About 25 per cent of fast-track defendants never drop dirty, or do so only the first or second time, Getty said. Either they had no drug problem, or they were in the early stages of one and were able to stop using on their own. Another 25 per cent get into treatment voluntarily: either they acknowledge their drug problem from the start, or a string of dirty urines and the prodding of Getty and their probation officer convinces them of the need.

The other 50 per cent violate their probations in one way or another, and wind up visiting the County Jail. Those who are arrested on new charges; however, are sent to prison. A week or two in jail usually convinces the probationer "to get in the swing of things," the judge said.

There's an added benefit to using the Cook County Jail this way: the jail has an acclaimed substance abuse treatment center.

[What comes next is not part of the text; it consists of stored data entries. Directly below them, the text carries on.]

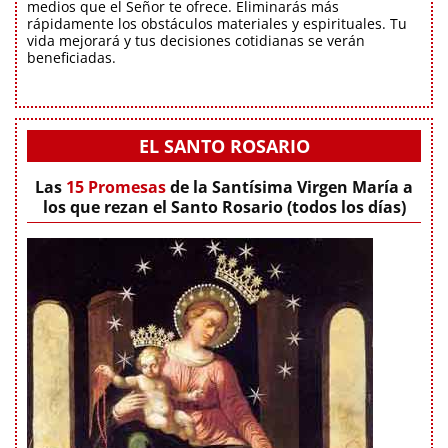
medios que el Señor te ofrece. Eliminarás más
rápidamente los obstáculos materiales y espirituales. Tu
vida mejorará y tus decisiones cotidianas se verán
beneficiadas.
EL SANTO ROSARIO
Las
15 Promesas
de la Santísima Virgen María a
los que rezan el Santo Rosario (todos los días)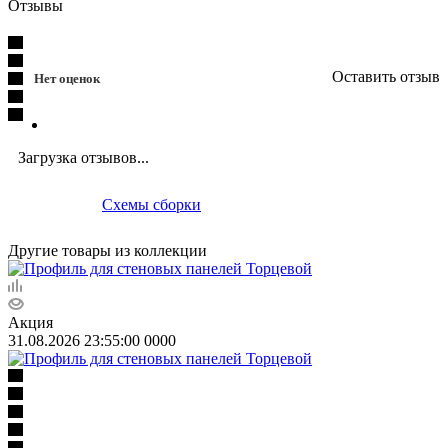
Отзывы
Оставить отзыв
Нет оценок
Загрузка отзывов...
Схемы сборки
Другие товары из коллекции
Акция
31.08.2026 23:55:00
0
0
0
0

Some fast-track probationers agree to stay in the center--occasionally for months--while they wait for treatment slots in the community.

Earl Jackson, 35, a heroin and cocaine addict, was put on Getty's fast-track probation in 1991, after pleading guilty to possession of a stolen motor vehicle. He completed a residential treatment program in 1992, and an outpatient program early in '93. After a urine drop in June of '93 tested positive for opiates and cocaine, probation officer Griffin brought him before Getty, who ordered Jackson to bring in proof that he was attending weekly 12-step meetings--as he had agreed to. When Jackson failed to do so in August, Getty ordered him into the jail's treatment center.

"I just messed up," Jackson said in the center in September. "I found out my daughter--she's 15--got pregnant by a 25-year-old man. I wanted to kill him. If I'd have killed him, I would have gone to prison. If I would have called the police on him, my daughter wouldn't have talked to me anymore. So I did the next best thing--I got high."

As for Getty throwing him back in jail, Jackson said: "Yeah, I'm pissed off now--but the man's just doing his job. I got a lot of respect for him. He gives you a chance or two, but if you take advantage of it--nothing else he can do."

Greg Seawood, 31, a heroin and cocaine addict, has been in the jail's treatment center since December, 1992, waiting for a bed in a residential center. "When you hear rumor that you're leaving, you build yourself up on a high that you're going. Then they snatch the rug out from under you---you're still here."

Seawood was grateful that when he got charged with possession in `92, his case happened to be assigned to Getty's courtroom. "I was rescued---'cause I was killing myself with cocaine and heroin."

Those who take Getty up on his offer of treatment because they think it's the easy road are frequently surprised--particularly if they wind up in the jail's treatment center. "We don't say, 'You lost your teddy bear when you were seven,'" said the center's director, Bobby Matusak. "We tell people they've been assholes. They've been doing what they want to do when they want to do it, and their way don't work. People come here and then leave because they can't take a look at themselves. They feel that doing a bit [a prison sentence] is better than doing treatment."

What makes these successes frustrating to Getty is the scarcity of treatment slots. Funding for treatment, in Illinois and nationwide, has not kept pace with demand. Legislators want quick fixes, Getty notes. "They think passing a law that says we're going to lock people up longer is the answer. The statistics show how foolish that is--it just costs everyone more money to house the people."

Robert Grandberry notes, "It's almost impossible for a person to begin to kick the habit when they're waiting for a bed. ...When you're sentenced to the penitentiary and it's time for you to go, there's no wait--they'll take you right away. But when it's time for you to go into a treatment center, to really address your problems and begin to make changes--you have to wait."